[Opening Input data section]

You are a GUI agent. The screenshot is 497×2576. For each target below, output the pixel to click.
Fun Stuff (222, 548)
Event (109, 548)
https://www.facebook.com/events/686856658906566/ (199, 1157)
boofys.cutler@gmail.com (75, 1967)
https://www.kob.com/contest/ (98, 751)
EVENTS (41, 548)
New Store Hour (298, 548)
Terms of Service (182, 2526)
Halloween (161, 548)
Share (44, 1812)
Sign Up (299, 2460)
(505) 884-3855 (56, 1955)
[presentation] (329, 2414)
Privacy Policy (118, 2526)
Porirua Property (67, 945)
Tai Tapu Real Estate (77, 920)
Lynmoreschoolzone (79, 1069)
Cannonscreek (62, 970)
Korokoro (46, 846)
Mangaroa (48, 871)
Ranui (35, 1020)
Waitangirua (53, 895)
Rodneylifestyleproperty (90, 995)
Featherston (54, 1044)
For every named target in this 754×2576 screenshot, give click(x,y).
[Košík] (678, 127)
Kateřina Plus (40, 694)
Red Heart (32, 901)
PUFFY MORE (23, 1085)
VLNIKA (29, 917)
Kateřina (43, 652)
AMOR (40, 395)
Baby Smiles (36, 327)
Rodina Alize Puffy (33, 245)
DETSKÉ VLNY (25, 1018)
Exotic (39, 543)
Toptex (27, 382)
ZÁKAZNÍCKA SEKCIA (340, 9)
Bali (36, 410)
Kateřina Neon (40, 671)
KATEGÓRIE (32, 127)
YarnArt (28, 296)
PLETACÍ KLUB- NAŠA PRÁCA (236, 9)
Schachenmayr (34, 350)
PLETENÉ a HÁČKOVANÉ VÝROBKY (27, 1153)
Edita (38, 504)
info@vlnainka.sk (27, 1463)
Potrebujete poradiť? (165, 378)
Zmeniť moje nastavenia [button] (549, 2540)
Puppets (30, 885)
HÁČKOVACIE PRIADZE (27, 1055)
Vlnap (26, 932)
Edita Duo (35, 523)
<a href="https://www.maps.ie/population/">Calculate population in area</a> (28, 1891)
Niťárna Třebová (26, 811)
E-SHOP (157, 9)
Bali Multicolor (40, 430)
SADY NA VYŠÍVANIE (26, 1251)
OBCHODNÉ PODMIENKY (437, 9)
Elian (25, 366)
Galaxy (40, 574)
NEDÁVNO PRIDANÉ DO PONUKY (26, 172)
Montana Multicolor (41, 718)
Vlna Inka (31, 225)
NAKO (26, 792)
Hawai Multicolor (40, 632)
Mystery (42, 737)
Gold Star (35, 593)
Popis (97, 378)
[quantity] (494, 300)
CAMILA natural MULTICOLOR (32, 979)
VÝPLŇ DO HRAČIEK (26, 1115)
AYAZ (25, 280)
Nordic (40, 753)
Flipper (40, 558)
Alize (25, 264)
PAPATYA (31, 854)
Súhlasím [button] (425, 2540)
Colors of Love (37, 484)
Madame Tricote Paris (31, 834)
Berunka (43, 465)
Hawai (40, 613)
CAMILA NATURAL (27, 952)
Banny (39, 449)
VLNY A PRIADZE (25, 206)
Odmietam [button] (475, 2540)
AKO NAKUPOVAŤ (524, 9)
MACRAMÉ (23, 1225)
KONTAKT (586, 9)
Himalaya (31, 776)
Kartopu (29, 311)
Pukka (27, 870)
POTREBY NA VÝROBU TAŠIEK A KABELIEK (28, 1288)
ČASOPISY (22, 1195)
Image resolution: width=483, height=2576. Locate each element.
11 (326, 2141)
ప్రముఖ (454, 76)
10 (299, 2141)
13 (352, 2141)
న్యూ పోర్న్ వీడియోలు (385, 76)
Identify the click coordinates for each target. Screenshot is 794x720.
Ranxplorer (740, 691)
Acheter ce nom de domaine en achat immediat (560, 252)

[Closing Input data section]

> [Action item]:
From the listing, reproduce every line where the word "button" is present.

> [Expected answer]:
Zmeniť moje nastavenia [button] (549, 2540)
Súhlasím [button] (425, 2540)
Odmietam [button] (475, 2540)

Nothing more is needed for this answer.